One of the greatest pleasures of my teens was a monthly visit to Parker’s News Stand in High Point, North Carolina, the mill town I was born in. In addition to newspapers from all over the South, Parker’s also sold many of the most prestigious publications, such as The New York Times, The Wall Street Journal and even The London Times.

But the news didn’t interest me. In the front corner stood a revolving metal rack filled with paperbacks by Edgar Rice Burroughs, Robert E. Howard, Erle Stanley Gardner, and others. When I turned that creaking rack, I saw exciting covers for cheap books that promised and delivered adventure and wondrous, captivating characters.  

I didn’t think about the broader themes and worldviews of those books at the time, though perhaps I kept returning to them due to their subliminal appeal to the values I’d grown up with. The pulps, after all, were mass produced for a growing, increasingly literate middle class, and reflected their readers’ values. Indeed, working-class sensibilities underlay many pulps, particularly the Western, crime, and sword and sorcery stories, where murder, corruption, and deceit are found out and punished.

Which is why we need those tales today more than ever.

Plus ça change, so they say, and that saying still rings true. The greed, corruption, and celebrity scandals of 1930s Los Angeles that inspired many of Raymond Chandler’s novels still dominate the news. Similarly, the squalor and depravity of oil boomtowns that Robert E. Howard witnessed growing up in Texas are matched by sprawling homeless colonies in our major cities. Like the boomtowns Howard railed against, today’s cities are awash in both extreme wretchedness and luxury.

In “The Scarlet Citadel,” King Conan, betrayed by former allies, seethes at his captors, who are dressed in “silks and gold, gleaming with jewels, naked slave-boys beside them pouring wine into cups carved of a single sapphire.” Conan refuses to surrender his crown, and damns his enemies for their greed: “You sit on satin and guzzle wine the people sweat for, and talk of divine rights of sovereignty—bah!”

Raymond Chandler’s Philip Marlowe, while not as verbally bombastic as Conan, often made sharp observations about the gilded class in Los Angeles.

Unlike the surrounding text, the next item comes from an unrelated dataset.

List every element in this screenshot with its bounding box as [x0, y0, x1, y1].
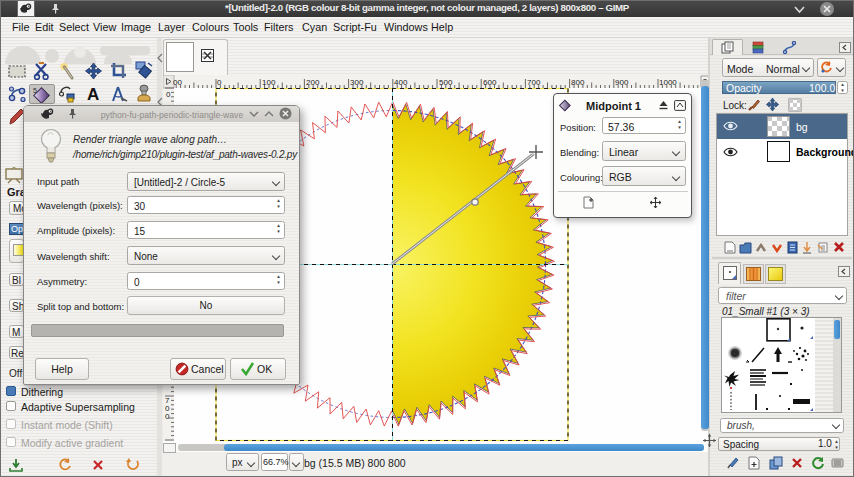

In The Big Sleep, the family of Philip Marlowe’s client is chin-deep in blackmail, pornography, and murder. Marlowe gazes down the hill from his wealthy client’s mansion:

“On this lower level faint and far off I could just barely see some of the old wooden derricks of the oilfield from which the Sternwoods had made their money. … The Sternwoods, having moved up the hill, could no longer smell the stale sump water or the oil, but they still look out of their front windows and see what had made them rich. If they wanted to.”  

The family’s wealth infects others, including the institutions that supposedly check corruption. The police turn a blind eye to the Sternwoods’ dirt, and the local newspaper, supposedly the guardian of truth and democracy, refuses to report their many misdeeds.

Pulp heroes often confront unearned wealth and power, and expose their enemies as cheaters and charlatans who are not as formidable as they appear. In Mickey Spillane’s One Lonely Night, the protagonist, Mike Hammer, infiltrates a Communist Party meeting in Manhattan. He’s both disgusted and amused that the daughter of a rich socialite family is a member. Hammer quickly realizes the party members, though a threat, are not as competent as they imagine:

“I walked right into a nest of Commies because I flashed a green card and they didn’t say a word, not one word. They played damn fool kid’s games with me that any jerk could have caught, and bowed and scraped like I was king.

They’re supposed to be clever, bright as hell. They were dumb as horse manure as far as I was concerned.”

In “The Scarlet Citadel,” King Conan, deceived and captured by his enemies, still dares to lash them with the truth:

“How did you come to your crown, you and that black-faced pig beside you? Your fathers did the fighting and the suffering, and handed their crowns to you on golden platters. What you inherited without lifting a finger – except to poison a few brothers – I fought for.” 

The robber barons have their fancy lawyers, criminals have their gangs, and wizards wield their dark magic, but pulp heroes know they can be beaten. In Howard’s “The Vale of Lost Women,” Conan assures the kidnapped Livia that courage and discipline can overcome evil:

“A devil from the Outer Dark,” he grunted. “Oh they’re nothing uncommon. They lurk thick as fleas outside the belt of light which surrounds this world. I’ve heard the wise men of Zamora talk of them. Some find their way to Earth, but when they do, they have to take on earthly form and flesh of some sort. A man like myself, with a sword, is a match for any amount of fangs and talons, infernal or terrestrial.” 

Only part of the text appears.